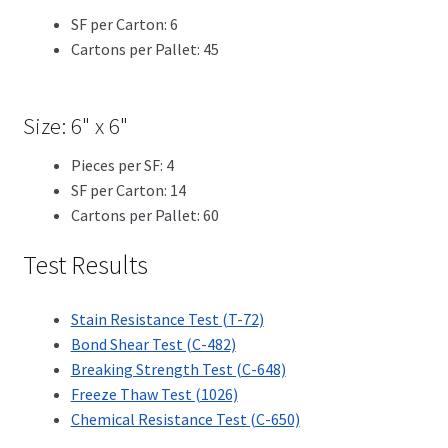
SF per Carton: 6
Cartons per Pallet: 45
Size: 6" x 6"
Pieces per SF: 4
SF per Carton: 14
Cartons per Pallet: 60
Test Results
Stain Resistance Test (T-72)
Bond Shear Test (C-482)
Breaking Strength Test (C-648)
Freeze Thaw Test (1026)
Chemical Resistance Test (C-650)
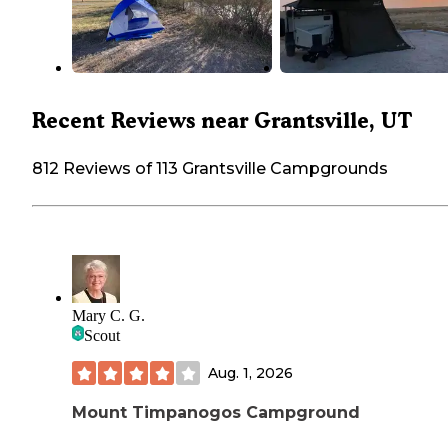
Recent Reviews near Grantsville, UT
812 Reviews of 113 Grantsville Campgrounds
Mary C. G.
Scout
Aug. 1, 2026
Mount Timpanogos Campground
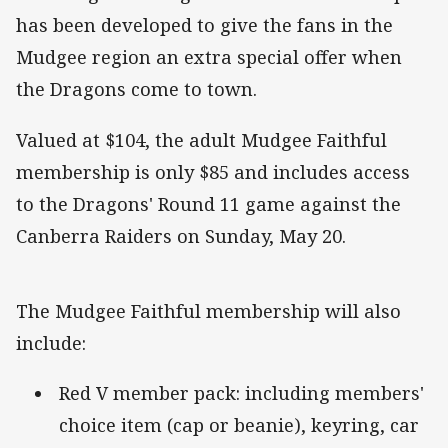
has been developed to give the fans in the
Mudgee region an extra special offer when
the Dragons come to town.
Valued at $104, the adult Mudgee Faithful
membership is only $85 and includes access
to the Dragons' Round 11 game against the
Canberra Raiders on Sunday, May 20.
The Mudgee Faithful membership will also
include:
Red V member pack: including members'
choice item (cap or beanie), keyring, car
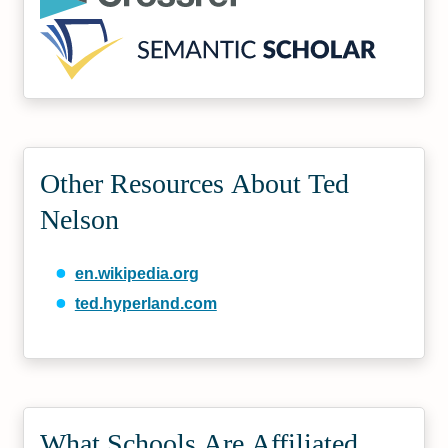
Other Resources About Ted
Nelson
en.wikipedia.org
ted.hyperland.com
What Schools Are Affiliated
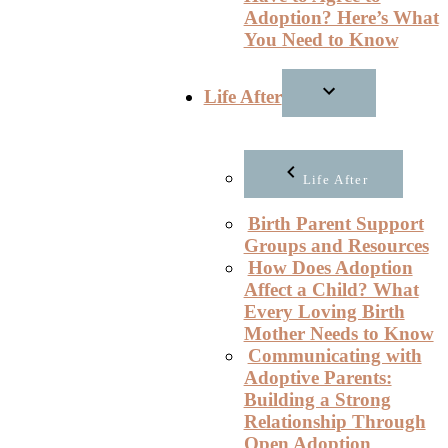
Adoption? Here’s What
You Need to Know
Life After
Life After
Birth Parent Support
Groups and Resources
How Does Adoption
Affect a Child? What
Every Loving Birth
Mother Needs to Know
Communicating with
Adoptive Parents:
Building a Strong
Relationship Through
Open Adoption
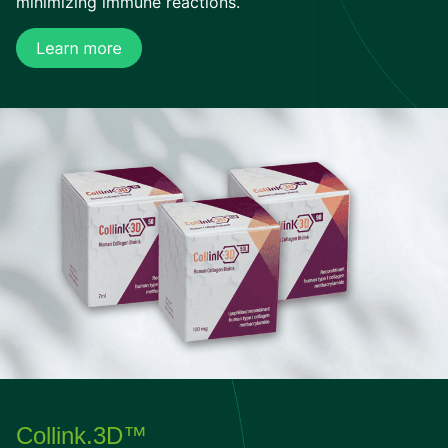
minimizing immune reactions.
Collink.3D™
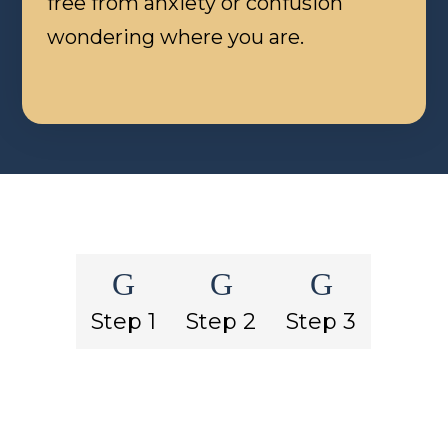
free from anxiety or confusion
wondering where you are.
G
G
G
Step 1
Step 2
Step 3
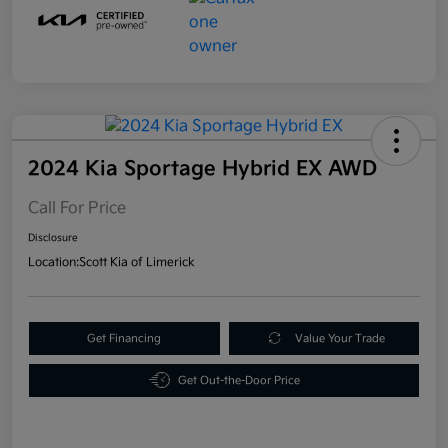
2024 Kia Sportage Hybrid EX AWD
Call For Price
Disclosure
Location:
Scott Kia of Limerick
Get Financing
Value Your Trade
Get Out-the-Door Price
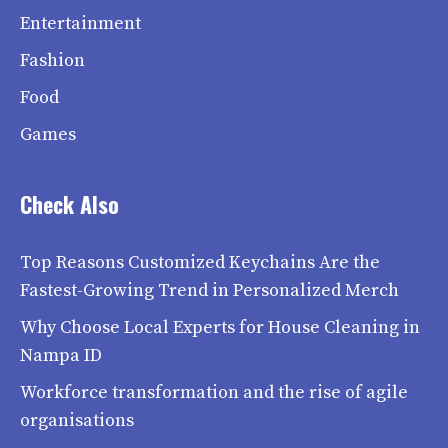
Entertainment
Fashion
Food
Games
Check Also
Top Reasons Customized Keychains Are the
Fastest-Growing Trend in Personalized Merch
Why Choose Local Experts for House Cleaning in
Nampa ID
Workforce transformation and the rise of agile
organisations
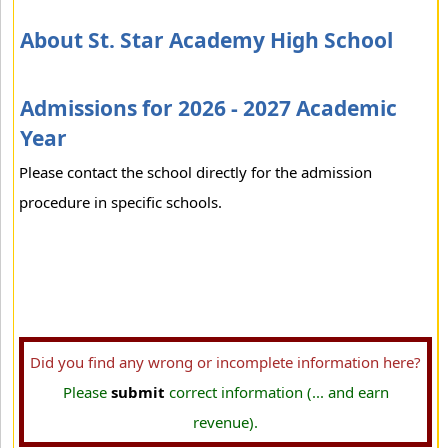
About St. Star Academy High School
Admissions for 2026 - 2027 Academic
Year
Please contact the school directly for the admission
procedure in specific schools.
Did you find any wrong or incomplete information here?
Please
submit
correct information (... and earn
revenue).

• • •

#### EXERCISE DETAILS:
Set down the entries exactly as they appear, with every picture left out.

#### ANSWER SECTION:
SF per Carton: 6
Cartons per Pallet: 45
Size: 6" x 6"
Pieces per SF: 4
SF per Carton: 14
Cartons per Pallet: 60
Test Results
Stain Resistance Test (T-72)
Bond Shear Test (C-482)
Breaking Strength Test (C-648)
Freeze Thaw Test (1026)
Chemical Resistance Test (C-650)
Recent Reviews near Grantsville, UT
812 Reviews of 113 Grantsville Campgrounds
Mary C. G.
Scout
Aug. 1, 2026
Mount Timpanogos Campground
has been developed to give the fans in the
Mudgee region an extra special offer when
the Dragons come to town.
Valued at $104, the adult Mudgee Faithful
membership is only $85 and includes access
to the Dragons' Round 11 game against the
Canberra Raiders on Sunday, May 20.
The Mudgee Faithful membership will also
include:
Red V member pack: including members'
choice item (cap or beanie), keyring, car
Other Resources About Ted
Nelson
en.wikipedia.org
ted.hyperland.com
What Schools Are Affiliated
Adoption? Here’s What
You Need to Know
Life After
Life After
Birth Parent Support
Groups and Resources
How Does Adoption
Affect a Child? What
Every Loving Birth
Mother Needs to Know
Communicating with
Adoptive Parents:
Building a Strong
Relationship Through
Open Adoption
minimizing immune reactions.
Collink.3D™
free from anxiety or confusion
wondering where you are.
G
G
G
Step 1
Step 2
Step 3
2024 Kia Sportage Hybrid EX AWD
Call For Price
Disclosure
Location:
Scott Kia of Limerick
Get Financing
Value Your Trade
Get Out-the-Door Price
Entertainment
Fashion
Food
Games
Check Also
Top Reasons Customized Keychains Are the
Fastest-Growing Trend in Personalized Merch
Why Choose Local Experts for House Cleaning in
Nampa ID
Workforce transformation and the rise of agile
organisations
About St. Star Academy High School
Admissions for 2026 - 2027 Academic
Year
Please contact the school directly for the admission
procedure in specific schools.
Did you find any wrong or incomplete information here?
Please
submit
correct information (... and earn
revenue).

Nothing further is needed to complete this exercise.